Issue on property tax also will appear on fall ballot

April Helms
Kent Weeklies
Mary Papa, far left, and Sue Clark, far right, helped collect more than 1,000 signatures for two ballot initiatives.
  • Voters get final say in 4.9-mill tax levy passed by city council
  • Charter issue could lower millage council could approve to 2 mills
  • More than 1,000 signatures collected for both issues

TWINSBURG – Voters will get to decide the fate of a proposed charter amendment and a property tax levy this fall after resident organizers gathered hundreds of signatures on a pair of petitions to put measures on the Nov. 3 ballot.

The 4.9-mill tax levy at issue was authorized by Twinsburg City Council July 14 under its authority to levy up to 7 mills of property tax without voter approval. The charter issue, if passed by voters, would lower the millage that council could approve without voter approval from 7 mills to 2 mills.

The charter supersedes Ohio law, which allows communities to levy up to 10 so-called "inside" mills.

Twinsburg resident Sue Clark, who is chairing the effort, said that petitioners collected 1,065 signatures per issue, exceeding the 830 valid signatures required. Twinsburg City Council approved the language for the charter amendment Tuesday night. The referendum on the 4.9-mill levy also is expected to be on the general election ballot.

The July 14 legislation imposing the 4.9-mill tax increase calls for the millage to rise by 2.4 mills in 2021 and an additional 2.5 mills in 2022. Of the total, 1.4 mills would go for police and fire pensions, 1 mill for police and fire capital improvements and 2.5 mills for general fund operations of the police, fire and service departments.

Twinsburg’s current charter/inside millage is 0.3 for the police pension fund and 0.3 for the fire pension fund, or 0.6 total, which is the city’s only charter/inside millage. There also is a voter-approved 1.31 mills on the books for a parks bond issue.

Council was split 4-3 on the 4.9-mill tax increase, with Bill Furey, Scott Barr, Greg Bellan and Jo-Ann McFearin voting in favor, and Sam Scaffide, Maureen Stauffer and Daisy Walker voting against it.

Resident Michael Turle, who helped collect signatures, said this was “truly a historic moment” for the city.

“We would like to thank the many more residents who reached out to us, who were unable to make it to one of our signature opportunities that still wanted to sign and invited us to their homes,” Turle said. “We want to thank the numerous HOAs that reached out to us, inviting us to their cul-de-sacs, their garages, their sidewalks, providing us with locations and opportunities for our signature drive.”

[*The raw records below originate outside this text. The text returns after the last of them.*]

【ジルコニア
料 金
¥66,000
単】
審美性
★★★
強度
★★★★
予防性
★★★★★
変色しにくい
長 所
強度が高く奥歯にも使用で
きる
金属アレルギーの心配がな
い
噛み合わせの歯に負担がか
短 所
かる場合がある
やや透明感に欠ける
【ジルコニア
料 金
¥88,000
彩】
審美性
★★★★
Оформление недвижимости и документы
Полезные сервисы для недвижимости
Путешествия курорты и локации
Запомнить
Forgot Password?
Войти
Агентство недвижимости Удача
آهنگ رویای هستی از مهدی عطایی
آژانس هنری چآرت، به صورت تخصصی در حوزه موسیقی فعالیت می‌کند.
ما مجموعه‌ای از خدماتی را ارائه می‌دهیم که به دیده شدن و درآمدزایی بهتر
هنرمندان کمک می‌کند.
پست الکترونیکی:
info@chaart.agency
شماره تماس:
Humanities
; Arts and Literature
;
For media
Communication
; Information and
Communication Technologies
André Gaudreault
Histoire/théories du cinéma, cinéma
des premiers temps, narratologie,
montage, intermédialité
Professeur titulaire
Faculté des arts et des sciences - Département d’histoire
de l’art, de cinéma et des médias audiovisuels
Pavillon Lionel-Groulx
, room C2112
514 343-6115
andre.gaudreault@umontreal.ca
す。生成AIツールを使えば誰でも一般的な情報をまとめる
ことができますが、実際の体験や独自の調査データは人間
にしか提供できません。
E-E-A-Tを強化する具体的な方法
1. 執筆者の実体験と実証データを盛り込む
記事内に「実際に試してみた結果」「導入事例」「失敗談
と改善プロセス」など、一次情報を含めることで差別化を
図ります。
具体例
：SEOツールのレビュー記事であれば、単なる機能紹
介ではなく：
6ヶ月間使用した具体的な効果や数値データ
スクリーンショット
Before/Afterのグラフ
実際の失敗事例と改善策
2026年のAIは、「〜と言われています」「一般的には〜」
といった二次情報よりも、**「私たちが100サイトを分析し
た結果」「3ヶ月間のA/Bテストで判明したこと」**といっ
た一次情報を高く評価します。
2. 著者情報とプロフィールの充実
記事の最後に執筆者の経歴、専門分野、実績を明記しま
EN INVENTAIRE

Turle said that the charter change allowing council to impose up to 7 mills of non-voted taxes was placed on the charter in 1973, and it was intended to protect the city in case of an emergency.

Mayor Ted Yates said that the city has operated with revenue from inside millage that supported all general fund operations up until 1996, when former mayor James Karabec "gave up 4.9 mills to help a school levy pass.”

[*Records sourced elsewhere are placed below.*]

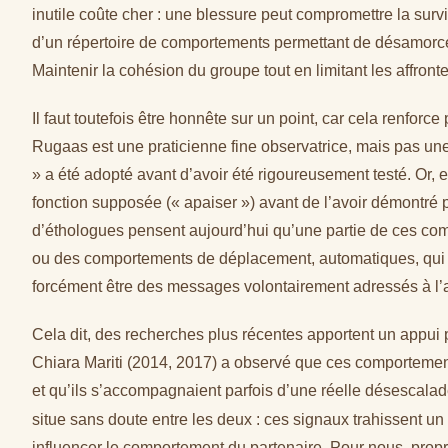
inutile coûte cher : une blessure peut compromettre la survi
d’un répertoire de comportements permettant de désamorcer
Maintenir la cohésion du groupe tout en limitant les affront
Il faut toutefois être honnête sur un point, car cela renforce 
Rugaas est une praticienne fine observatrice, mais pas une
» a été adopté avant d’avoir été rigoureusement testé. Or
fonction supposée (« apaiser ») avant de l’avoir démont
d’éthologues pensent aujourd’hui qu’une partie de ces co
ou des comportements de déplacement, automatiques, qui 
forcément être des messages volontairement adressés à l’a
Cela dit, des recherches plus récentes apportent un appui pa
Chiara Mariti (2014, 2017) a observé que ces comportement
et qu’ils s’accompagnaient parfois d’une réelle désescalade 
situe sans doute entre les deux : ces signaux trahissent un
influencer le comportement du partenaire. Pour nous, propr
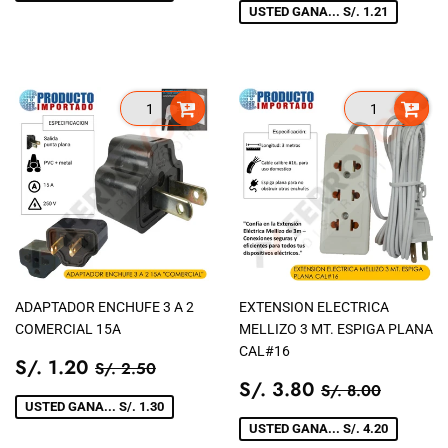
VENTA
USTED GANA... S/. 1.21
ADAPTADOR ENCHUFE 3 A 2
EXTENSION ELECTRICA
COMERCIAL 15A
MELLIZO 3 MT. ESPIGA PLANA
CAL#16
PRECIO
S/.
PRECIO TIENDA
S/. 2.50
S/. 1.20
S/. 2.50
DE
1.20
PRECIO
S/.
PRECIO TIEN
S/. 8.0
S/. 3.80
S/. 8.00
VENTA
DE
3.80
USTED GANA... S/. 1.30
VENTA
USTED GANA... S/. 4.20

“Our inside millage has fluctuated from 4.2-5.7 mills prior to 1996.” Yates added.

According to Councilman Scott Barr, the 4.9 inside mills would restore taxation which was removed from property owners’ tax duplicates in 1997.

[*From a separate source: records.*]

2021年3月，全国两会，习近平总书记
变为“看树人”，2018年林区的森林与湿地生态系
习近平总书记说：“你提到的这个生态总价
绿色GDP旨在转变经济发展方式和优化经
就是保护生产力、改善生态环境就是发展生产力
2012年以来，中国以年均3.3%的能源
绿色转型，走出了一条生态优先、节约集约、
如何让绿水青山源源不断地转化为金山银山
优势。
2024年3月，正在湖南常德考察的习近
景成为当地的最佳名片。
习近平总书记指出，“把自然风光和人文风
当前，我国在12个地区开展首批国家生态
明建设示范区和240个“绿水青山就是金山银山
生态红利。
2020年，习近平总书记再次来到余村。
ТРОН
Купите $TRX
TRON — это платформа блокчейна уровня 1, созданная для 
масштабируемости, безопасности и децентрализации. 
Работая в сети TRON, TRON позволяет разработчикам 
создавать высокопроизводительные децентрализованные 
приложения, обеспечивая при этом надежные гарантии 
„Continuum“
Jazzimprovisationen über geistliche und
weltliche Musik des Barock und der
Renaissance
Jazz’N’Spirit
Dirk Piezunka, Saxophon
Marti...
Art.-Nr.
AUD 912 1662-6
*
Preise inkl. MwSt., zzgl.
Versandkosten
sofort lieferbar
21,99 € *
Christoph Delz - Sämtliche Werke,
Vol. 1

Finance Director Sarah Buccigross said previously the 4.9-mill increase means that for a $250,000 home, a resident would pay about $122.50 more in real estate taxes in 2021 and another $192.50 more in 2022 for a total increase of $315.

The 4.9-mill hike would generate about $3.2 million a year.

With 1 mill for parkland debt coming off the books in 2021 and another 0.3-mill in parkland debt coming off in 2022, the actual hike for property owners would be 1.4 mills in 2021 and 2.2 mills in 2022, or a total increase of 3.6 mills, according to information from the city.